Click “Install” and wait for the Getting Started With Cody screen to appear once completed. Once you are done reviewing this screen you can close it and go back to your code (or open some code to test things out).
You can use Cody to work with any supported type of code, in my case I’ll take a look at some old C# Code. To get started you will need to log in to Cody/SourceGraph by clicking the Coy icon on the left sidebar and choosing a method to authenticate. I’ll be using the free version of Cody and authenticating using GitHub.
At this point you should see a new side panel that will allow you to interact with Cody to perform an number of AI assisted actions including, documenting existing code, explaining code (great for new code bases), finding code smells, generating unit tests, and even generating new code. This is however currently using external services to provide the AI assistance. To get it pointed locally follow these steps
- Click on the gear icon in the bottom left corner of VS Code
- Select “Settings”.
- In the search box near the top of the page type “Cody autocomplete”

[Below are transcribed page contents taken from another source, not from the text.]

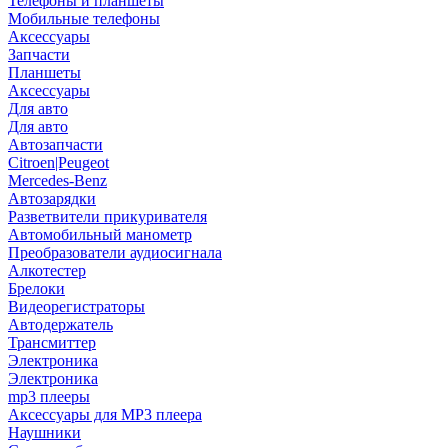
Телефоны и планшеты
Мобильные телефоны
Аксессуары
Запчасти
Планшеты
Аксессуары
Для авто
Для авто
Автозапчасти
Citroen|Peugeot
Mercedes-Benz
Автозарядки
Разветвители прикуривателя
Автомобильный манометр
Преобразователи аудиосигнала
Алкотестер
Брелоки
Видеорегистраторы
Автодержатель
Трансмиттер
Электроника
Электроника
mp3 плееры
Аксессуары для MP3 плеера
Наушники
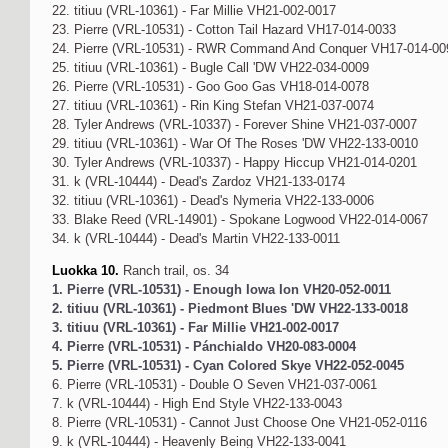
22. titiuu (VRL-10361) - Far Millie VH21-002-0017
23. Pierre (VRL-10531) - Cotton Tail Hazard VH17-014-0033
24. Pierre (VRL-10531) - RWR Command And Conquer VH17-014-00
25. titiuu (VRL-10361) - Bugle Call 'DW VH22-034-0009
26. Pierre (VRL-10531) - Goo Goo Gas VH18-014-0078
27. titiuu (VRL-10361) - Rin King Stefan VH21-037-0074
28. Tyler Andrews (VRL-10337) - Forever Shine VH21-037-0007
29. titiuu (VRL-10361) - War Of The Roses 'DW VH22-133-0010
30. Tyler Andrews (VRL-10337) - Happy Hiccup VH21-014-0201
31. k (VRL-10444) - Dead's Zardoz VH21-133-0174
32. titiuu (VRL-10361) - Dead's Nymeria VH22-133-0006
33. Blake Reed (VRL-14901) - Spokane Logwood VH22-014-0067
34. k (VRL-10444) - Dead's Martin VH22-133-0011
Luokka 10.
Ranch trail, os. 34
1. Pierre (VRL-10531) - Enough Iowa Ion VH20-052-0011
2. titiuu (VRL-10361) - Piedmont Blues 'DW VH22-133-0018
3. titiuu (VRL-10361) - Far Millie VH21-002-0017
4. Pierre (VRL-10531) - Pánchialdo VH20-083-0004
5. Pierre (VRL-10531) - Cyan Colored Skye VH22-052-0045
6. Pierre (VRL-10531) - Double O Seven VH21-037-0061
7. k (VRL-10444) - High End Style VH22-133-0043
8. Pierre (VRL-10531) - Cannot Just Choose One VH21-052-0116
9. k (VRL-10444) - Heavenly Being VH22-133-0041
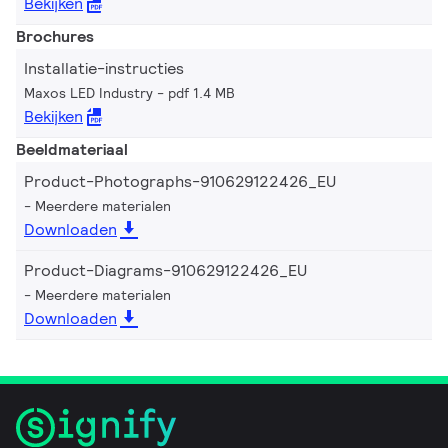
Bekijken
Brochures
Installatie-instructies
Maxos LED Industry
pdf 1.4 MB
Bekijken
Beeldmateriaal
Product-Photographs-910629122426_EU
Meerdere materialen
Downloaden
Product-Diagrams-910629122426_EU
Meerdere materialen
Downloaden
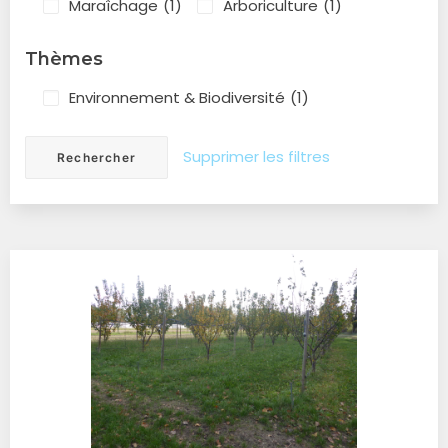
Maraîchage
(1)
Arboriculture
(1)
Thèmes
Environnement & Biodiversité
(1)
Supprimer les filtres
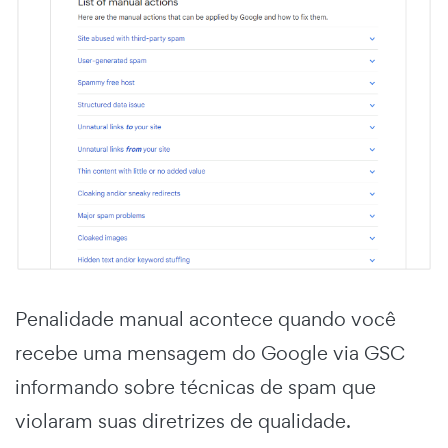
Penalidade manual acontece quando você
recebe uma mensagem do Google via GSC
informando sobre técnicas de spam que
violaram suas diretrizes de qualidade.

- Under Cody > Autocomplete > Advanced: Provider select the option experimental-ollama
That should set up your auto completion in the editor to use your local LLM. Additionally, and more importantly for me and how I tend to use Cody so far, in the Cody Chat dialog you should see something like this:
Under the prompt input field you will see a drop down with all the available LLMs. That list should include a section labelled Ollama (Local models). Select one of these models to run your prompts against your local LLM.
My experience so far with Cody has been mostly positive, but somewhat limited (I haven’t used it much yet). I’ve had really good luck using it to explain and document existing code. It generated some useful unit tests, and did a good job implementing a few entirely new classes to implement existing interfaces in my code.